Saved entries:

________________

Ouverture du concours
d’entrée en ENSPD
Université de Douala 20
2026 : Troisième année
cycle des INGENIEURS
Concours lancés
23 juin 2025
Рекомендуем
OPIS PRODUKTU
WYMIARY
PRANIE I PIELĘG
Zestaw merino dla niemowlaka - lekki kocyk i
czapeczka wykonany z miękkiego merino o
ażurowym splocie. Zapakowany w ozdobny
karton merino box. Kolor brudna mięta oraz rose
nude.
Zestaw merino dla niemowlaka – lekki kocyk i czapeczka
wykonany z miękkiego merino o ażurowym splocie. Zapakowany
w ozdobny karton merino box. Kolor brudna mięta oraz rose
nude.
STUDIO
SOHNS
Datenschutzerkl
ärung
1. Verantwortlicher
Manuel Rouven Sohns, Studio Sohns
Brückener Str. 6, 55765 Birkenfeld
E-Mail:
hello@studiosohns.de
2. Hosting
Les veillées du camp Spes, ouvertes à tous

________________

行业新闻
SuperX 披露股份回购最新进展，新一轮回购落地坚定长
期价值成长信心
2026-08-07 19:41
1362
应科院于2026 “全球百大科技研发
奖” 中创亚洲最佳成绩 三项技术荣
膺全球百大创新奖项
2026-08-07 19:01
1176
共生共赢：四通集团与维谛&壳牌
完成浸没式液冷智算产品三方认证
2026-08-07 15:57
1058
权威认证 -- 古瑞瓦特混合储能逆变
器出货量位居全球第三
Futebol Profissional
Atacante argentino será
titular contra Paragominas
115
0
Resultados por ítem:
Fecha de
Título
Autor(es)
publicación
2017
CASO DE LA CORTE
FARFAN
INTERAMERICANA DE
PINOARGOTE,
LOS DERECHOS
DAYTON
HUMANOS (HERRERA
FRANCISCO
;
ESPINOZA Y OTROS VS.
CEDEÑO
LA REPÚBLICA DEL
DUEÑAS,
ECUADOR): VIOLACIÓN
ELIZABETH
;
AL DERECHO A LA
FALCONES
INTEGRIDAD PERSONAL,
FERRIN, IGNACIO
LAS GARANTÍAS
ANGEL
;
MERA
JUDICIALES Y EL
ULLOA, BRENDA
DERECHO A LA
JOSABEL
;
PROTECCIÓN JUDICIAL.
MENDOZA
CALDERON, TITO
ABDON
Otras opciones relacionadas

________________

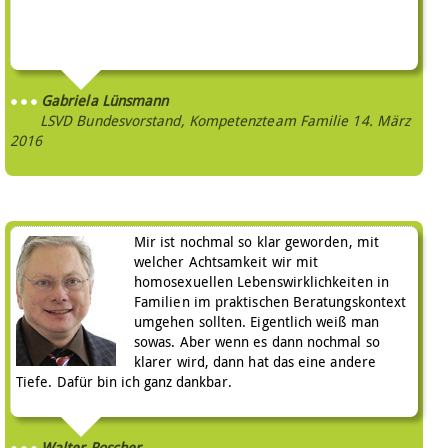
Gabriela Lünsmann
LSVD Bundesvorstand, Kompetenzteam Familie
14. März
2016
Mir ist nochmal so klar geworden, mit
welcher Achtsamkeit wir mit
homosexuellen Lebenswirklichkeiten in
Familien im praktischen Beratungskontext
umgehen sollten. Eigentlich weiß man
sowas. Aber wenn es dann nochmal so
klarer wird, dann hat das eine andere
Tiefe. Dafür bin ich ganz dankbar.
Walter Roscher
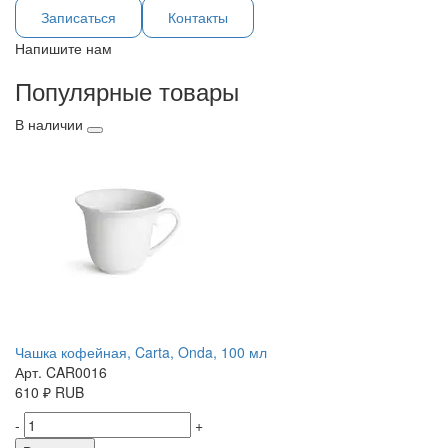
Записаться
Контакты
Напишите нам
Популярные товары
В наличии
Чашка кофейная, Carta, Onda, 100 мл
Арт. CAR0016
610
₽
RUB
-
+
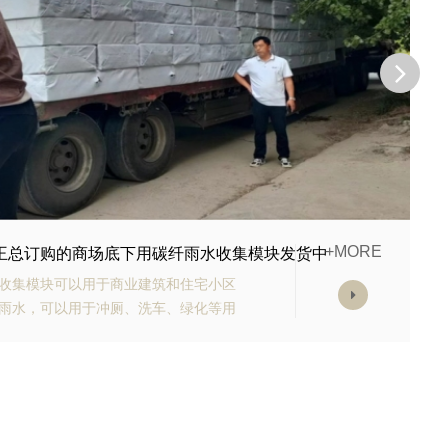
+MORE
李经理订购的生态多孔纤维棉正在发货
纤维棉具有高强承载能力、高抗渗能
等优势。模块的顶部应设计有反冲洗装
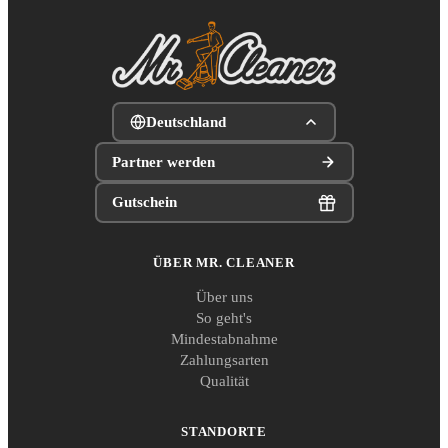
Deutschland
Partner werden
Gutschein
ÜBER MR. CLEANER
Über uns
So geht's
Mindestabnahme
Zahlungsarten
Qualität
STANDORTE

________________

PROBLEM TO WORK ON:
Using the entries above, return each line that includes the word "ozdobny".

ANSWER TO THE EXERCISE:
ażurowym splocie. Zapakowany w ozdobny
w ozdobny karton merino box. Kolor brudna mięta oraz rose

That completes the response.